Литераторы–то есть, да жизни–то нѣтъ!

Да, ея нѣтъ! Чутья дѣйствительности нѣтъ. Идеализмъ одуряетъ, увлекаетъ и — мертвитъ, и вы сами не ясно понимаете то, пониманiемъ чего хвалитесь передъ нами. Вотъ почему мы и сказали, что у васъ есть чутье нѣкоторыхъ основныхъ элементовъ русской жизни, но не всѣхъ. Чутья какъ не быть: вы русскiе, люди честные, любите родину; но идеализмъ губитъ васъ и иногда вы даете ужасные промахи, даже въ пониманiи именно этихъ–то основныхъ элементовъ русской жизни. Ну вотъ напримѣръ еще тирада, изъ 2 № «Дня». Полюбуйтесь:

«Чтò видимъ мы... хоть въ нашей литературѣ? Какiя — теорiи? Съ одной стороны пустое, голое отрицанiе, волненiе безъ содержанiя и безъ цѣли, какой–то призракъ жизни и движенiя, — а въ сущности нѣтъ ни жизни, ни движенiя, все полумертво и гнило, и заимствуетъ силу только отъ силы враждебнаго напора; съ другой — грубая, тупая, безсмысленная сила, только въ насилiи и бездушномъ механизмѣ полагающая спасенiе! Съ одной стороны ложь разрушенiя, съ другой ложь созиданiя; съ одной стороны невѣрiе, поклоняющееся, какъ богамъ, людскимъ, временнымъ кумирамъ; съ другой — мнимая вѣра, поклоняющаяся и Богу какъ кумиру, и силою божьяго имени служащая своимъ корыстнымъ цѣлямъ и выгодамъ! Тутъ раболѣпство предъ каждымъ послѣднимъ словомъ науки; тамъ грубое презрѣнiе къ наукѣ, къ мысли, къ подвигамъ разума и духа; тутъ злоупотребленiе, нечестное обращенiе со словомъ; тамъ преслѣдованiе слова, любовь нѣмоты и мрака, тайное сочувствiе съ безсловесными! И тутъ и тамъ одинаковое умерщвленiе духа: тамъ черезъ внѣшнее насилiе, а тутъ — черезъ оскудѣнiе и огрубленiе духа. И тутъ и тамъ одинаковое подобострастное, рабское отношенiе къ иноземному, безсмысленная покорность подражанiя, измѣна народному духу, при наружной грубой поддѣлкѣ подъ русскую народность.
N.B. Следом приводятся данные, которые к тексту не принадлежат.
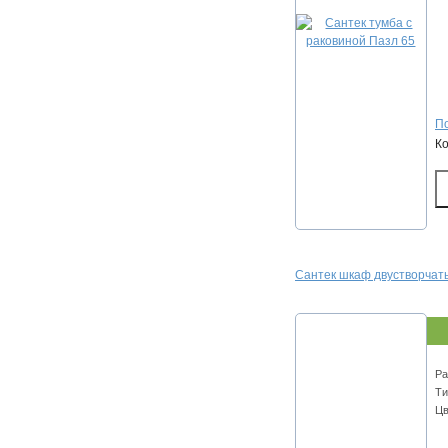
По
К
Сантек шкаф двустворчат
Ра
Ти
Цв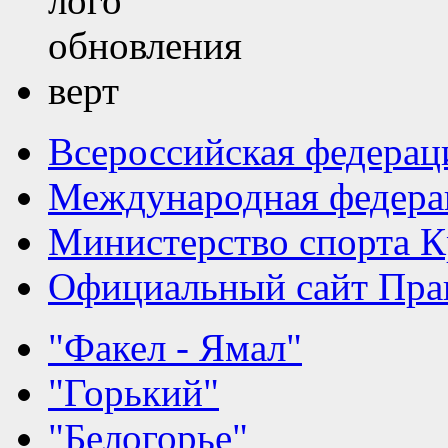
Всероссийская федерац
Международная федера
Министерство спорта К
Официальный сайт Прав
"Факел - Ямал"
"Горький"
"Белогорье"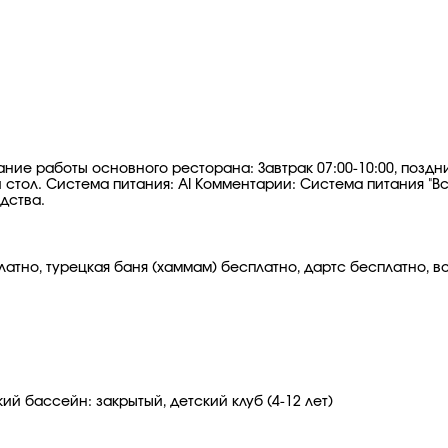
ание работы основного ресторана: Завтрак 07:00-10:00, поздний
кий стол. Система питания: AI Комментарии: Система питания "Вс
дства.
атно, турецкая баня (хаммам) бесплатно, дартс бесплатно, 
ий бассейн: закрытый, детский клуб (4-12 лет)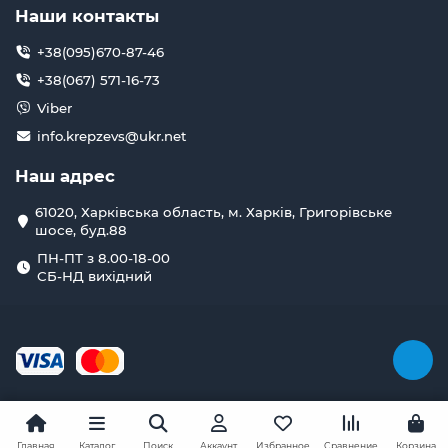
Наши контакты
+38(095)670-87-46
+38(067) 571-16-73
Viber
info.krepzevs@ukr.net
Наш адрес
61020, Харківська область, м. Харків, Григорівське
шосе, буд.88
ПН-ПТ з 8.00-18-00
СБ-НД вихідний
Главная
Каталог
Поиск
Аккаунт
Избранное
Сравнение
Корзина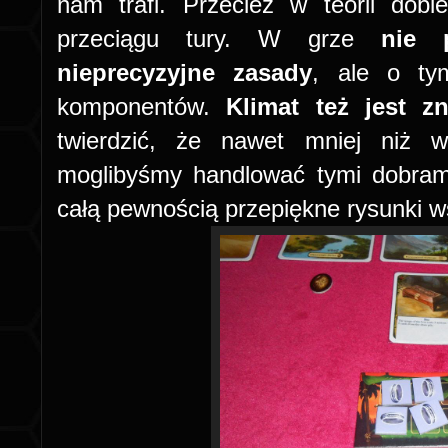
nam trafi. Przecież w teorii dob
przeciągu tury. W grze
nie 
nieprecyzyjne zasady
, ale o ty
komponentów.
Klimat też jest 
twierdzić, że nawet mniej niż 
moglibyśmy handlować tymi dobrami
całą pewnością przepiękne rysunki w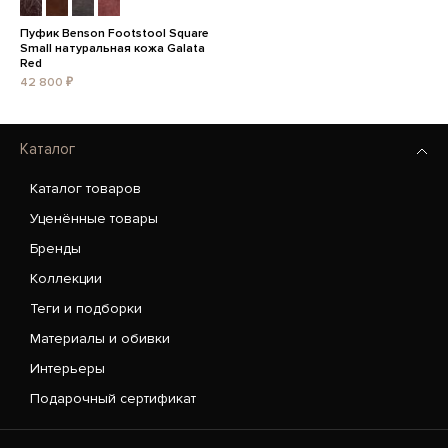
Пуфик Benson Footstool Square
Small натуральная кожа Galata
Red
42 800 ₽
Каталог
Каталог товаров
Уценённые товары
Бренды
Коллекции
Теги и подборки
Материалы и обивки
Интерьеры
Подарочный сертификат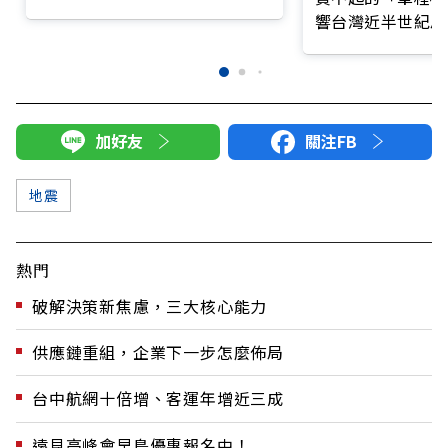
將營收存入金庫
響台灣近半世紀思
加好友
關注FB
地震
熱門
破解決策新焦慮，三大核心能力
供應鏈重組，企業下一步怎麼佈局
台中航網十倍增、客運年增近三成
遠見高峰會早鳥優惠報名中！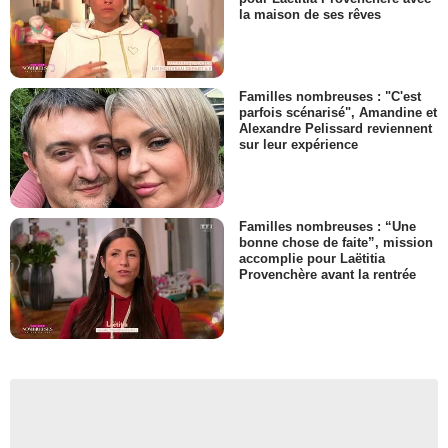
la maison de ses rêves
Familles nombreuses : "C'est
parfois scénarisé", Amandine et
Alexandre Pelissard reviennent
sur leur expérience
Familles nombreuses : “Une
bonne chose de faite”, mission
accomplie pour Laëtitia
Provenchère avant la rentrée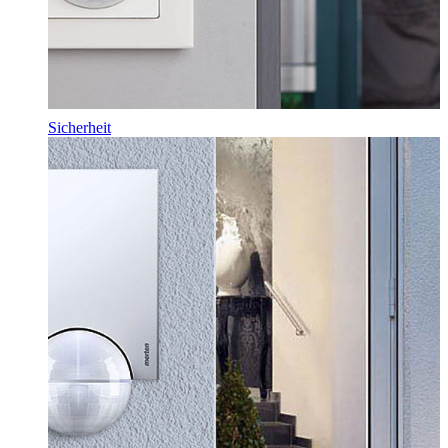
Sicherheit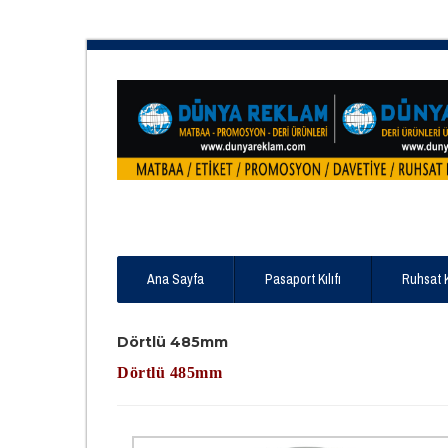
Ana Sayfa
Pasaport Kılıfı
Ruhsat 
Dörtlü 485mm
Dörtlü 485mm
Въ безысходный мракъ погружены обѣ враждующiя стороны, во мракѣ терзаютъ и истребляютъ другъ друга! — И если народъ наконецъ подыметъ усталыя отъ долгой дремоты очи, и взглянетъ — на нашихъ литераторовъ и всякого рода художниковъ (кромѣ нѣкоторыхъ исключенiй), взглянетъ на этихъ незвáныхъ гостей, устроившихъ свой буйный пиръ у его ложа, прислушается къ ихъ оглушительнымъ кликамъ, къ треску и грому ихъ велѣнiй и вѣщанiй, — чтó скажетъ онъ? «Куда дѣвали вы порученные вамъ дары нашей родной, богатой земли? Куда расточили ея духовныя сокровища? Чтò сталось съ моимъ обычаемъ, вѣрою, преданiемъ, моею прожитою жизнью, моимъ долгимъ и горькимъ опытомъ? Чтó совершили вы на досугѣ? Гдѣ цѣльность и единство жизни и духа? Гдѣ наука, вами взрощенная? Гдѣ мое живое, изобразительное, свободное слово? Какого хламу нанесли вы на мою почву?.. Нѣтъ, вы не мои, вы безобразные снимки съ чужихъ народовъ! подите къ нимъ, если они васъ примутъ: — я не знаю васъ, вы мнѣ ненужны, вы чужды мнѣ...» скажетъ народъ, пробуждаясь къ сознанiю, — и смететъ ихъ, какъ соръ, свѣжая струя воскресшаго народнаго духа!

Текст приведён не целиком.